ただ、社内昇格では今までと変わらず、社内の改革も進まないのではないかという見方も少なくない。事実、質疑応答ではそのような質問も飛んだ。

それに対して、藪中社外取締役は「結果を見ていただくしかない。漆間氏は部下からの評価が非常に高かった。外部のコンサルタントが複数の候補者にインタビューした中でも評価が高かった」を回答。

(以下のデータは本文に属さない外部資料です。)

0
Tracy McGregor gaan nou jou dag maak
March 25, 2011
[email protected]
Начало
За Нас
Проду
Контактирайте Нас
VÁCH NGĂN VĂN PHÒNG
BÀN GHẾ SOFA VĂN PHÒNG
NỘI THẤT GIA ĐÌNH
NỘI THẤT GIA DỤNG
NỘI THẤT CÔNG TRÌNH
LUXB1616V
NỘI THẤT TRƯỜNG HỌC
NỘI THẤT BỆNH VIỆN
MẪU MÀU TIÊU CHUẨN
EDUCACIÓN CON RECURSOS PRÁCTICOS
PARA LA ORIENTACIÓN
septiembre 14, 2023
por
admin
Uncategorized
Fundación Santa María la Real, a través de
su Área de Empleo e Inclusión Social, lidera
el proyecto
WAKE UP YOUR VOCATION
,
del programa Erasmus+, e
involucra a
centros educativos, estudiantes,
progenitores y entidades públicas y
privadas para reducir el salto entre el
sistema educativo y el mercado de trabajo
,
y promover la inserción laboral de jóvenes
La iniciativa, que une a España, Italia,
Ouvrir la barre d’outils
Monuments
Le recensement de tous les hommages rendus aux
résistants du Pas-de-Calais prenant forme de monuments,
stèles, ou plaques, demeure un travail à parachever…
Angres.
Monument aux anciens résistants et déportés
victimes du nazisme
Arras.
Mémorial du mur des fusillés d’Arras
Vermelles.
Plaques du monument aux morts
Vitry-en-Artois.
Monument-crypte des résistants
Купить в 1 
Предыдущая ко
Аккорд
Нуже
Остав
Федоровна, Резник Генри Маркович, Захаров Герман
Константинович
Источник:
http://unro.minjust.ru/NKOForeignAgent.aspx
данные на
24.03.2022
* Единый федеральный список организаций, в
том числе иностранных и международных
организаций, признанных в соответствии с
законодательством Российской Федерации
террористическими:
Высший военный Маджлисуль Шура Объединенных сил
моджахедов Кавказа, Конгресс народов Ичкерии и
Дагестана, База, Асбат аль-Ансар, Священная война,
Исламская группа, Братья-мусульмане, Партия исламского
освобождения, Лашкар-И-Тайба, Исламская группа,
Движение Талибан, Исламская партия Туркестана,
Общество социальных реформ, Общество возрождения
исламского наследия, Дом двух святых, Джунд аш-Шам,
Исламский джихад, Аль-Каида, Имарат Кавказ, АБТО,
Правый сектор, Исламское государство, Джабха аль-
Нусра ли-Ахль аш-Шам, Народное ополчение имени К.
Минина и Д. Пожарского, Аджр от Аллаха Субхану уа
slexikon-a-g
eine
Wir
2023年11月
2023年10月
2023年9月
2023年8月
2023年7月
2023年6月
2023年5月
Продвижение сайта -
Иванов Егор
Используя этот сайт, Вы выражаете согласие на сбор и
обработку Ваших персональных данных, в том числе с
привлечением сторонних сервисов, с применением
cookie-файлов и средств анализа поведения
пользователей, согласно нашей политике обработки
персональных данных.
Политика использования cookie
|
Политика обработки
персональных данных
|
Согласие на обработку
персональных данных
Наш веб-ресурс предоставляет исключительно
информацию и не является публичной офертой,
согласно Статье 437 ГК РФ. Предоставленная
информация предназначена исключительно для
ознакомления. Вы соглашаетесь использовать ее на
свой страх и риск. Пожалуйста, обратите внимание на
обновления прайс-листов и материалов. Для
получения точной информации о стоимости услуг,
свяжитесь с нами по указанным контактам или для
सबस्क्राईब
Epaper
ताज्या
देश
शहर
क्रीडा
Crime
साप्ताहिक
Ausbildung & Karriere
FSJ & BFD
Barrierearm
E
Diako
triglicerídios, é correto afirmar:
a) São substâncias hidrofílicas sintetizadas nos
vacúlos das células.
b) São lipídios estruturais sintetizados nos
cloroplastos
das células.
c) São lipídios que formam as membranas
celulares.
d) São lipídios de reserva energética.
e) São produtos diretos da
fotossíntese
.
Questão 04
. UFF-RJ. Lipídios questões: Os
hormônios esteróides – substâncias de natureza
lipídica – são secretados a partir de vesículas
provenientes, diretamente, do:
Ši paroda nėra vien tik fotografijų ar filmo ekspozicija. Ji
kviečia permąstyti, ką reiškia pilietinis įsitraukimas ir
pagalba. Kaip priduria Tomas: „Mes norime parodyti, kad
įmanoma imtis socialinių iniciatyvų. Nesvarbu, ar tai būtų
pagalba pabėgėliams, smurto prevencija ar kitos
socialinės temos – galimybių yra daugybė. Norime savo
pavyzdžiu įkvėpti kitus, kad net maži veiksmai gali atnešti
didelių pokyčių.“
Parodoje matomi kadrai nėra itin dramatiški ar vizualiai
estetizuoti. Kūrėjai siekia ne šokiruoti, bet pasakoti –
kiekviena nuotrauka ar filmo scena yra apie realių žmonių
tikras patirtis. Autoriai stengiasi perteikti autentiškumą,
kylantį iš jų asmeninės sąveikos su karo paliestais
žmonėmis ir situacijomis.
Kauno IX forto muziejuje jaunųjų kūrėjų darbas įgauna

新社長に就任した漆間氏は1959年7月生まれの62歳、大分県出身。82年に早稲田大学商学部を卒業後、三菱電機に入社。FAシステム業部部長、国際部次長、国際本部欧州代表を経て、2015年に常務執行役(FAシステム事業担当)に就任。その後、18年に専務執行役(社会システム事業担当)、20年に取締役専務執行役(経営企画、関係会社担当)に。

「複数の労働問題への反省に立った風土改革を進めている最中に、深刻な品質問題が相次いで判明した。今、当社グループの信頼は失われ、1921年創立以来、危急存亡の時に直面している」と漆間新社長は述べ、こう強調した。

「新社長として私に課せられた使命は変革だ。企業風土の抜本的な改革を推し進め、新しい三菱電機グループを作ること。そして、一連の問題で失われた社会からの信頼を再び取り戻すこと。この2つに尽きる。私自身が先頭に立って、企業風土の刷新と信頼回復に全力を挙げて取り組んでいく」

社長交代につながった不正検査問題の全容解明はこれから本格的に始まる。9月をメドに外部の調査委員会の結果や再発防止策を公表することになっているが、新たな不正が発覚する可能性もある。

「膿を出し切る」と話す漆間新社長は、品質に関わる担当執行役を外部から招く方針を示したが、内向きの三菱電機をどこまで変えることができるのか注目される。